On August 19, 2013, the Company announced it had agreed to provide TBF with equity funding of up to A$1,000,000 over the course of the next several months. Subsequently on September 30, 2013, the Company announced it had agreed to vary the the terms and conditions of its existing loan to TBF in the amount of A$500,000 (the "Loan") and LEC's investment (the "Investment") in TBF of up to A$1,000,000. The Company and TBF have agreed that the Loan and the Investment amounts will be applied to the subscription for secured convertible notes (the "Notes") of TBF, in the aggregate amount of up to A$1,500,000. In accordance with its previous Investment commitment, LEC has provided funding to TBF totaling A$500,000 and is in the process of providing the opportunity to existing TBF investors to subscribe for the remaining A$500,000 worth of Notes. Existing investors of TBF may subscribe for these Notes on the basis of their proportionate entitlement and LEC has agreed to fund any amounts not subscribed by these existing shareholders and to close this transaction no later than November 15, 2013. The closing of this entire transaction is subject to regulatory approval. Each of the Notes is convertible into ordinary shares of TBF after June 30, 2014 and at any time up to November 15, 2018. The Notes are interest free, due if not converted on December 15, 2018 and are secured by TBF's assets.

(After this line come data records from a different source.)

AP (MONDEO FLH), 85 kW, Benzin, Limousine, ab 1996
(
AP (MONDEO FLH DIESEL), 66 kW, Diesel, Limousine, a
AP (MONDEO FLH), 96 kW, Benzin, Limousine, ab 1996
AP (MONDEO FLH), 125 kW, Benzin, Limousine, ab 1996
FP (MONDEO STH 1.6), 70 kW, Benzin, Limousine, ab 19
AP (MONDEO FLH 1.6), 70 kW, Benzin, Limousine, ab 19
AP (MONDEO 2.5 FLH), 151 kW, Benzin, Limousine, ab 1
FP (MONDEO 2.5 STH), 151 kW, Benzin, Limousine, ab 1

The terms for the conversion of the Notes into TBF equity depends on a range of criteria related to the development of the Darwin facility amongst other matters, the outcome of which are expected to be known by June 30, 2014. Upon completion of the Investment, and the conversion of all the Notes, LEC is expected to increase its majority holding up to potentially between 76% and 87% of the issued and outstanding shares of TBF, and up to potentially between 75% and 86% on a fully diluted basis, assuming no other existing investors participate in this investment opportunity.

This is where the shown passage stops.